Protecting Your Veterinary Practice Against Wire Fraud

A wire fraud attack on your veterinary practice can result in huge financial losses. To avoid these types of attacks against your practice, it is important to have preventive measures that can allow you to detect and deal with wire fraud cases. Below are some preventive measures you can take for your veterinary practice.

  1. Always be suspicious: It is important to always assume that cybercriminals are lurking on your email servers because chances are that is actually the case. Recent wire fraud cases have shown that cybercriminals can stay in computer systems for weeks, sometimes months, before launching an attack. Therefore, if you are the recipient of an email, regardless of how authentic it sounds and looks, it is always important to do due diligence in verifying its origin and authenticity.

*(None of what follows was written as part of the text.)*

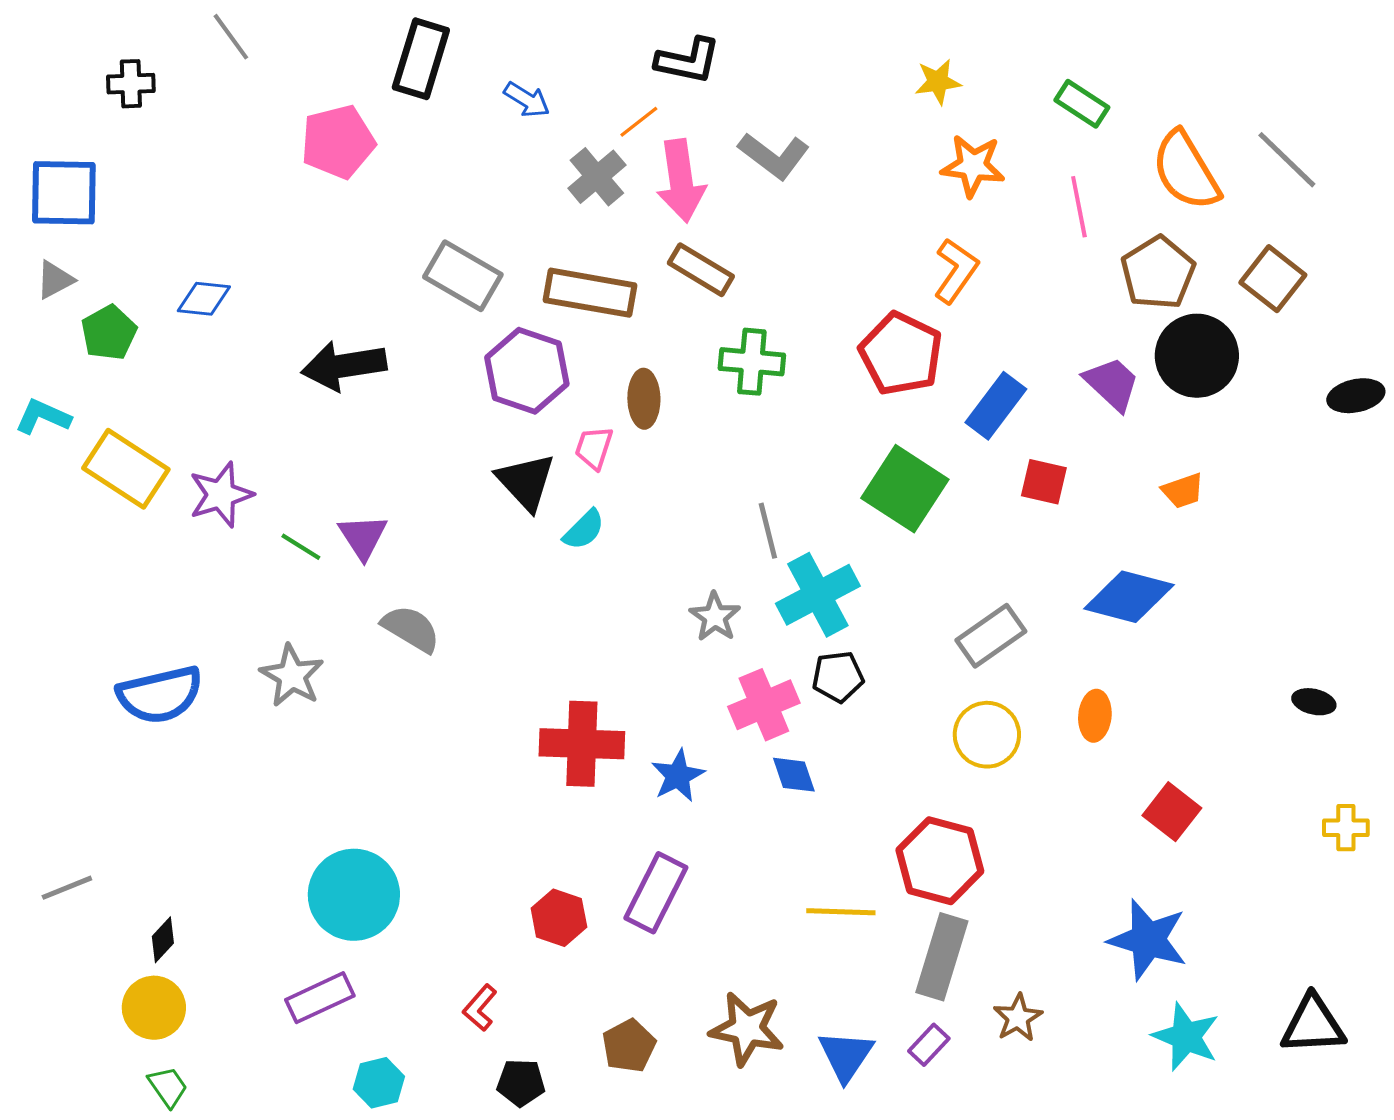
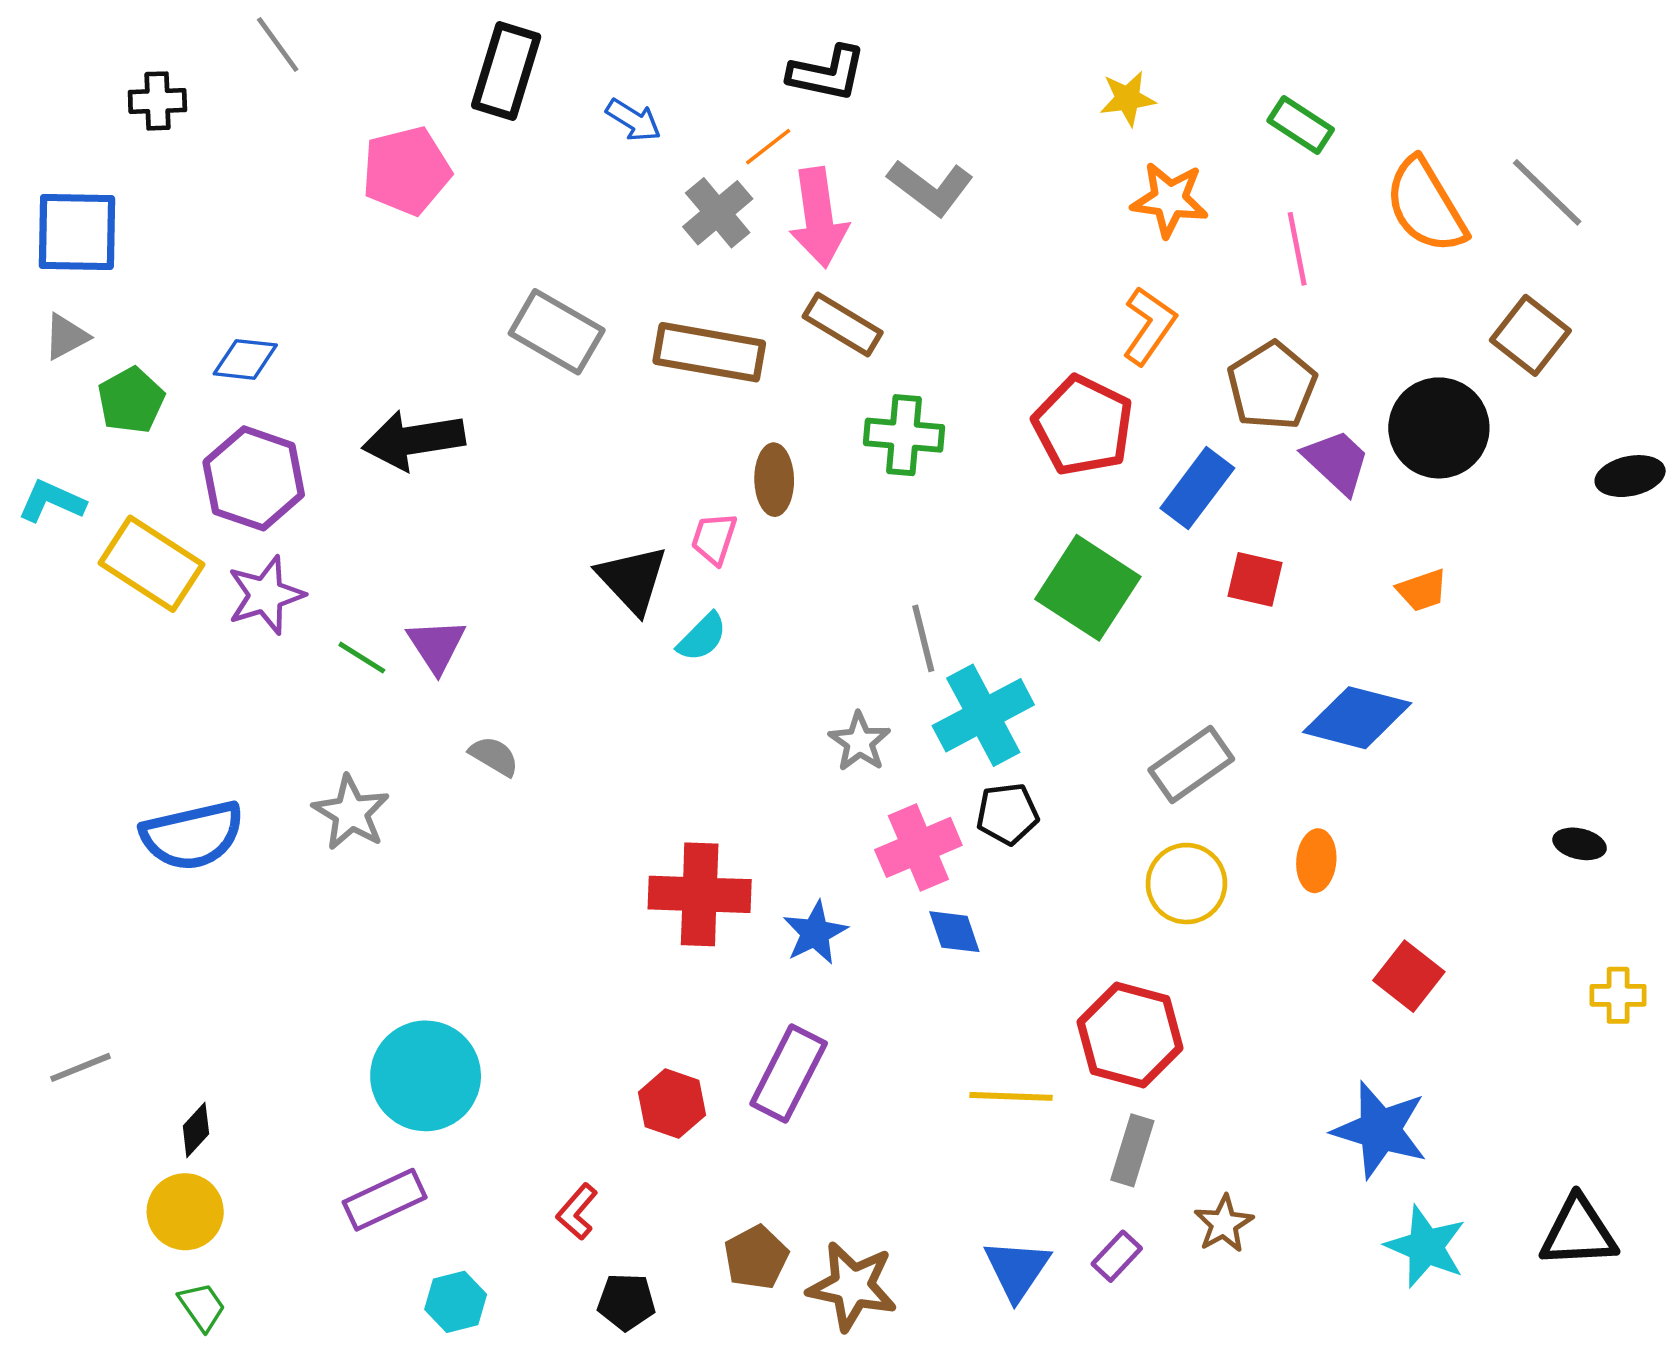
brown pentagon: (1158, 273) -> (1272, 386), moved
purple hexagon: (527, 371) -> (254, 478), moved
gray semicircle: (411, 629) -> (494, 756), size x0.7
gray rectangle: (942, 957) -> (1132, 1150), size x0.7
brown star: (747, 1029) -> (852, 1286), moved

  2. Use Best Judgement for your Veterinary practice: In most cases, when you are faced with a cybersecurity issue such as a wire fraud case, it is important to use your best judgement. Some of the steps you can take, especially in cases where an email is requesting sensitive documents or asking for funds to be wired, is to verify that the information is coming from legitimate sources. Consider contacting the email sender through other means, such as a phone call, to verify the authenticity of the request. If your veterinary practice has a lot of staff, consider training them on how to use their best judgment in cases that deal with wiring money and sending sensitive information.
  3. Implement a plan on how to respond to wire requests: As a veterinary practice, you should have a policy that makes it easy for staff to verify each request made to them. The policy also makes it easy to hold everyone accountable in cases where a successful wire fraud case happens.
  4. Install antivirus/anti-malware software: Having anti-virus/anti-malware software installed on your computers can also help ensure that your systems are not compromised. Today, a huge chunk of wire fraud originates from malware/ransomware attacks.